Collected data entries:
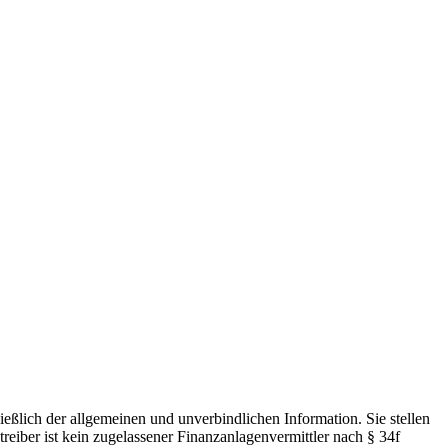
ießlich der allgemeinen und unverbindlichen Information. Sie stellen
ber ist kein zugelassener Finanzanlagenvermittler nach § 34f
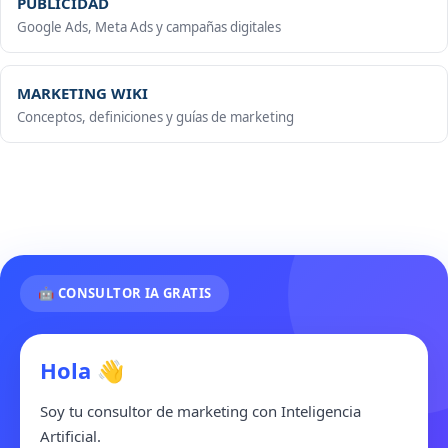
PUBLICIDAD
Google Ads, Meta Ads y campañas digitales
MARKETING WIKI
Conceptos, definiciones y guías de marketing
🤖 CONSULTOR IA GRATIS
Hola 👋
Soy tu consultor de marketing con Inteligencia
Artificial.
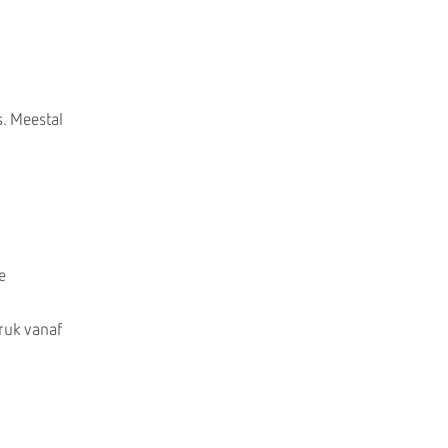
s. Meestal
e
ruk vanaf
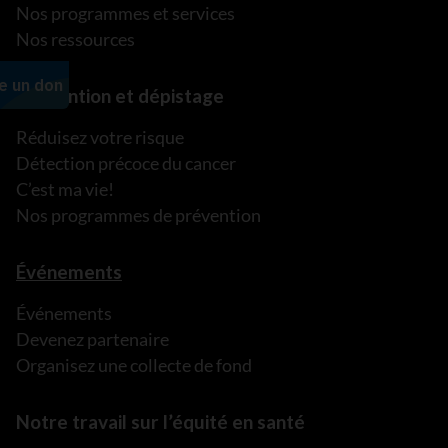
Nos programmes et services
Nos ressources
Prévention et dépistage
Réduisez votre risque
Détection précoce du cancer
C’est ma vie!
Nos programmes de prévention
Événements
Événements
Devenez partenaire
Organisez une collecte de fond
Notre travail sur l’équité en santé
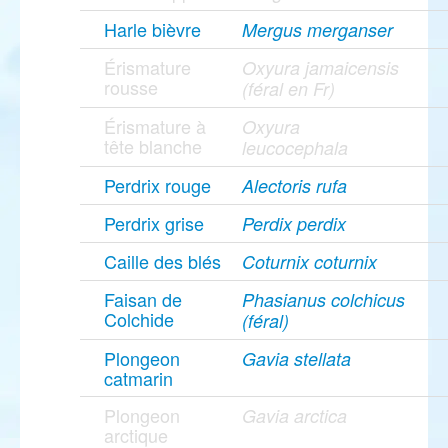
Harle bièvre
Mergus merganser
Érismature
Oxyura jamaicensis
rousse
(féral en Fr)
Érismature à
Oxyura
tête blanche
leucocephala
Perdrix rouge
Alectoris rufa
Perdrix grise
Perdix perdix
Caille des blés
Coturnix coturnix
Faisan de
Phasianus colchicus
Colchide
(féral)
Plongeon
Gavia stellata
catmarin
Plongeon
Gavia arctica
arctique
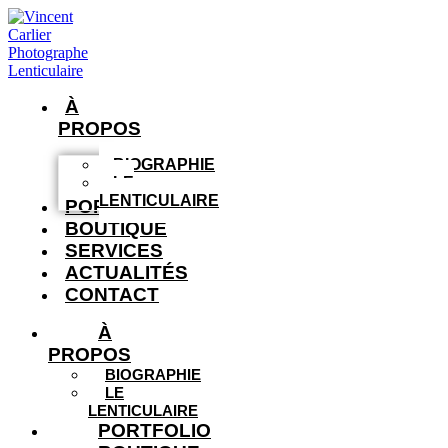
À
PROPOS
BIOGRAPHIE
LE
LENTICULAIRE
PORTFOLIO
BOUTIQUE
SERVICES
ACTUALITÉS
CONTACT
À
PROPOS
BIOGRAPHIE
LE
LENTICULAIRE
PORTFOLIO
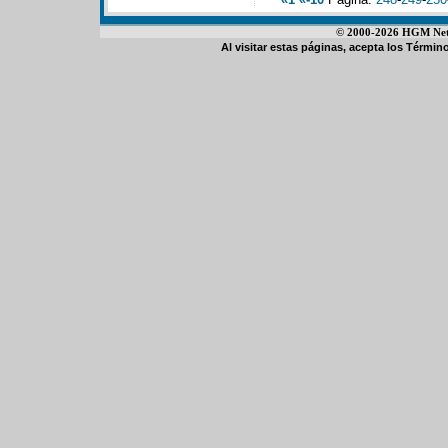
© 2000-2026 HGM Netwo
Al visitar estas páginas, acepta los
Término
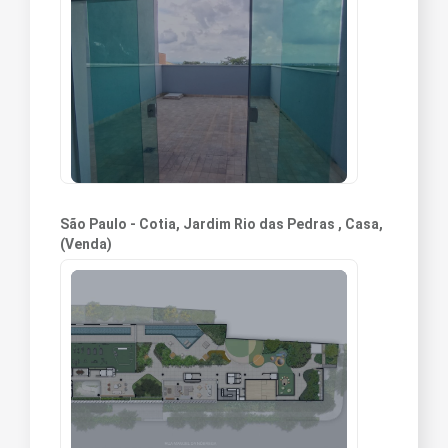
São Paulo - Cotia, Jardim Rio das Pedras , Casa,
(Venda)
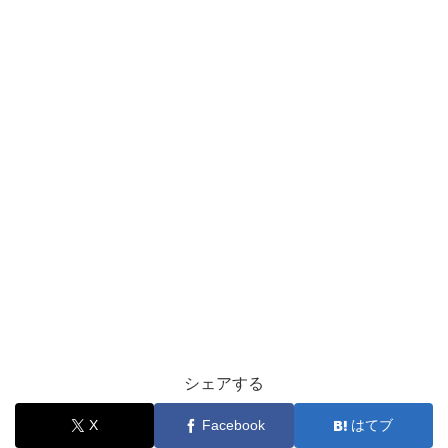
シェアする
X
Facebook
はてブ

---

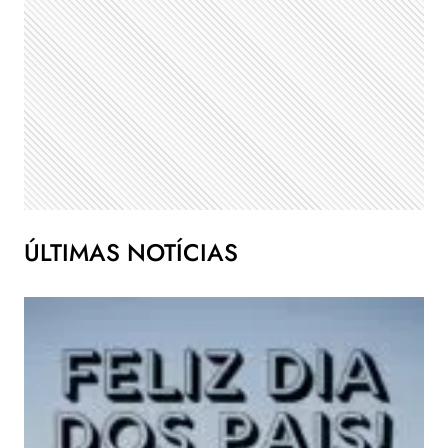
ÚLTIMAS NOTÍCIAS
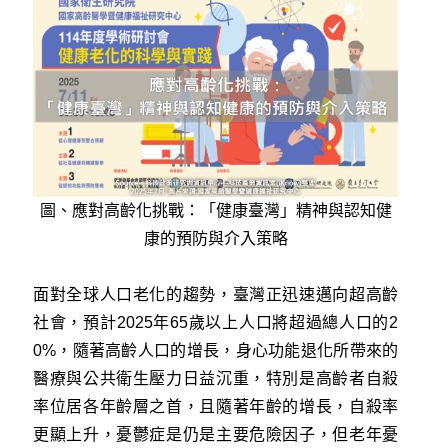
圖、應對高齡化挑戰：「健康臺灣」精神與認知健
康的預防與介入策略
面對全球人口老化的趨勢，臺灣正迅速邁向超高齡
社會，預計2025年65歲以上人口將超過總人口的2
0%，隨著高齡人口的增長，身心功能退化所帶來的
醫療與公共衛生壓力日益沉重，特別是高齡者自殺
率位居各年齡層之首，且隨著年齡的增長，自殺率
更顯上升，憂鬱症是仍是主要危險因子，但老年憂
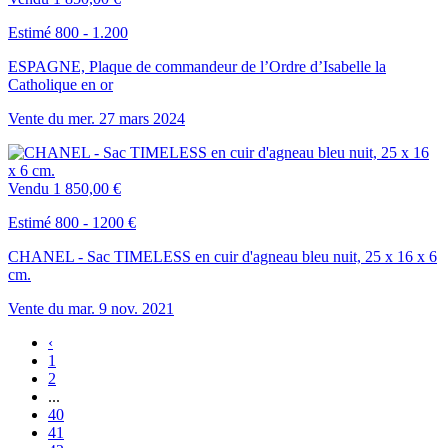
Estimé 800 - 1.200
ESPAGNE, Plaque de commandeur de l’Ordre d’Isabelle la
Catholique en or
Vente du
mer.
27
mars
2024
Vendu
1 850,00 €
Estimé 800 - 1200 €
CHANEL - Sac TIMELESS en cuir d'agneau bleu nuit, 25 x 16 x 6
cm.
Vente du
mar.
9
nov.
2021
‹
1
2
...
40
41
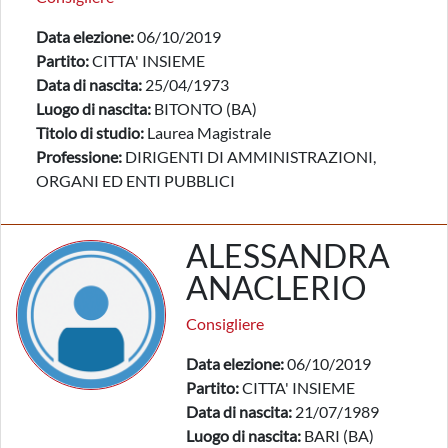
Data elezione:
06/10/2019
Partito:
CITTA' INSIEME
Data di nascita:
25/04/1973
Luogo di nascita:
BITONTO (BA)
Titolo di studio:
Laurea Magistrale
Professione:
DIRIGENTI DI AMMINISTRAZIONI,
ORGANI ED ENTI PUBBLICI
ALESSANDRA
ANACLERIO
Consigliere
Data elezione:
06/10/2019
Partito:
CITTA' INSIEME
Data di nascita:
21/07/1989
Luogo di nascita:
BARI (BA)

--

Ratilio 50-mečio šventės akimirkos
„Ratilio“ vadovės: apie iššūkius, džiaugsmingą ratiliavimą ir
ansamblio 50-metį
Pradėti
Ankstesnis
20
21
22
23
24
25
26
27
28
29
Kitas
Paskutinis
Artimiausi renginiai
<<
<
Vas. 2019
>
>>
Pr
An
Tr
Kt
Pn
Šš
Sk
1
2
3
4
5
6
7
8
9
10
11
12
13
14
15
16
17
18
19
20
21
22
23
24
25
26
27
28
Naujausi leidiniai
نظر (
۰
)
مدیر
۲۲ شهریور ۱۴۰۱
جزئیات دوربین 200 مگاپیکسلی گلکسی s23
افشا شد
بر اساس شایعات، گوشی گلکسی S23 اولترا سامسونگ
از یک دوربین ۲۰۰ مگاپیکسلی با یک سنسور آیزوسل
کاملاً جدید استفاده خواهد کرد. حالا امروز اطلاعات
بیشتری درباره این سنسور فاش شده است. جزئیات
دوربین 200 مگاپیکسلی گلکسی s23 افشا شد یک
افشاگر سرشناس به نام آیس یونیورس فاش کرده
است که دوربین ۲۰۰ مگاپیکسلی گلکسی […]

▶ Aim of the exercise: Would you filter the entries above and keep each line that has the word "جزئیات"?

▶ Final answer:
جزئیات دوربین 200 مگاپیکسلی گلکسی s23
بیشتری درباره این سنسور فاش شده است. جزئیات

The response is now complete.